# Problem to solve
Copy exactly the lines of the data below that run from the line holding "EXAME NO WHATSAPP" through the line holding "মেনু নির্বাচন করুন", both ends included.

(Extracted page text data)
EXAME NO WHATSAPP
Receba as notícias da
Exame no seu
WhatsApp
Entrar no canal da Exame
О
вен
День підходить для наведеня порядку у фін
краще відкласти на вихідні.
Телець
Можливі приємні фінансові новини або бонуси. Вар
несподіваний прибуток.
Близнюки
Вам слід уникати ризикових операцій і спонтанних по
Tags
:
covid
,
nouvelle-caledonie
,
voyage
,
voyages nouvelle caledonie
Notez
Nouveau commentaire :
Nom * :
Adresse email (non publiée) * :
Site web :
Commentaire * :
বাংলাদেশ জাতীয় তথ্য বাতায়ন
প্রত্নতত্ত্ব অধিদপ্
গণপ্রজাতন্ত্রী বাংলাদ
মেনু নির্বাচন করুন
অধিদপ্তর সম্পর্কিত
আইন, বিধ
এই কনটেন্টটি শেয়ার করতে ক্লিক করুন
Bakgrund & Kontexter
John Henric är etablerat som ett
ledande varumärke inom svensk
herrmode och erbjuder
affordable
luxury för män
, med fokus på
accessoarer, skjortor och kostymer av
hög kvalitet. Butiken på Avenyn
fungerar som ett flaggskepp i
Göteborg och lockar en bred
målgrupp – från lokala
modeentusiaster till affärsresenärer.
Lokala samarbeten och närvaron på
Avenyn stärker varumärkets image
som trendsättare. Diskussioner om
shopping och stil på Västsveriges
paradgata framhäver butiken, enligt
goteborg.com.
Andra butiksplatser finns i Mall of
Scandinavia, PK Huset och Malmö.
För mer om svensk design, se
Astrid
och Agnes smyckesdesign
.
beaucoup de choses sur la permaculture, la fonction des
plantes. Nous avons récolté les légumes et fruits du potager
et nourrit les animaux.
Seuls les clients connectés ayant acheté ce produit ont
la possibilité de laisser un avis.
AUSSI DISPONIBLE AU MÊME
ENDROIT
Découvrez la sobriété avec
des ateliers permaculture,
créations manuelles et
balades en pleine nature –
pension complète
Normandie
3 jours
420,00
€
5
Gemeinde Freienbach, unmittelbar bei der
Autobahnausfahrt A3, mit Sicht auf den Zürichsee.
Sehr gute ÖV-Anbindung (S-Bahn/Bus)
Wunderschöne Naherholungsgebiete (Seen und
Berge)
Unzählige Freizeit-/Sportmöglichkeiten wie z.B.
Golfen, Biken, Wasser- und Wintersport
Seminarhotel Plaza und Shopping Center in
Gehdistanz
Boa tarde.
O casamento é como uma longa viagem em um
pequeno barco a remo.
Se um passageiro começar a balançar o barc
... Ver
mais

==

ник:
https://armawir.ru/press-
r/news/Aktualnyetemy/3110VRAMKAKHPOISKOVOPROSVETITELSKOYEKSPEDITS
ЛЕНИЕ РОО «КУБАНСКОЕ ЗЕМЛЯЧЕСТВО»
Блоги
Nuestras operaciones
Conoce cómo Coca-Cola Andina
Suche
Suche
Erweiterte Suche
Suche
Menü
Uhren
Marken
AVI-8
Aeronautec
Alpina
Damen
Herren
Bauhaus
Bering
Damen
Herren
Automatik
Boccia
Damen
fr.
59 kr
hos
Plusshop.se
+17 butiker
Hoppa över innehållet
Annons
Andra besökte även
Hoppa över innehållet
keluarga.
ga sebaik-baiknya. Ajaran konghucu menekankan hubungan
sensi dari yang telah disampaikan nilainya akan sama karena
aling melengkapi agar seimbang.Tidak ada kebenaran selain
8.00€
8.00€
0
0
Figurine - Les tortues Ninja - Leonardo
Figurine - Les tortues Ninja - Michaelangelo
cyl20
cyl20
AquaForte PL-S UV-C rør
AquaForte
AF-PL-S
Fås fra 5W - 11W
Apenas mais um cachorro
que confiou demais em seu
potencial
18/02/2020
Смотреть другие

# Task answer
EXAME NO WHATSAPP
Receba as notícias da
Exame no seu
WhatsApp
Entrar no canal da Exame
О
вен
День підходить для наведеня порядку у фін
краще відкласти на вихідні.
Телець
Можливі приємні фінансові новини або бонуси. Вар
несподіваний прибуток.
Близнюки
Вам слід уникати ризикових операцій і спонтанних по
Tags
:
covid
,
nouvelle-caledonie
,
voyage
,
voyages nouvelle caledonie
Notez
Nouveau commentaire :
Nom * :
Adresse email (non publiée) * :
Site web :
Commentaire * :
বাংলাদেশ জাতীয় তথ্য বাতায়ন
প্রত্নতত্ত্ব অধিদপ্
গণপ্রজাতন্ত্রী বাংলাদ
মেনু নির্বাচন করুন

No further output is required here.